Transcribed page contents:
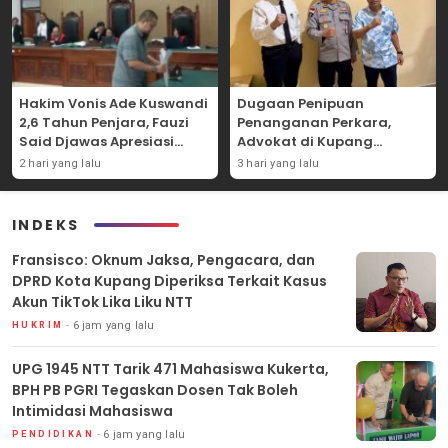
Hakim Vonis Ade Kuswandi
Dugaan Penipuan
2,6 Tahun Penjara, Fauzi
Penanganan Perkara,
Said Djawas Apresiasi
Advokat di Kupang
Putusan
Dilaporkan ke Polda NTT
2 hari yang lalu
3 hari yang lalu
INDEKS
Fransisco: Oknum Jaksa, Pengacara, dan
DPRD Kota Kupang Diperiksa Terkait Kasus
Akun TikTok Lika Liku NTT
6 jam yang lalu
HUKRIM
UPG 1945 NTT Tarik 471 Mahasiswa Kukerta,
BPH PB PGRI Tegaskan Dosen Tak Boleh
Intimidasi Mahasiswa
6 jam yang lalu
PENDIDIKAN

Exercise prompt:
Every word of the data should be reproduced exactly; please omit any pictures.

Exercise response:
Hakim Vonis Ade Kuswandi
Dugaan Penipuan
2,6 Tahun Penjara, Fauzi
Penanganan Perkara,
Said Djawas Apresiasi
Advokat di Kupang
Putusan
Dilaporkan ke Polda NTT
2 hari yang lalu
3 hari yang lalu
INDEKS
Fransisco: Oknum Jaksa, Pengacara, dan
DPRD Kota Kupang Diperiksa Terkait Kasus
Akun TikTok Lika Liku NTT
6 jam yang lalu
HUKRIM
UPG 1945 NTT Tarik 471 Mahasiswa Kukerta,
BPH PB PGRI Tegaskan Dosen Tak Boleh
Intimidasi Mahasiswa
6 jam yang lalu
PENDIDIKAN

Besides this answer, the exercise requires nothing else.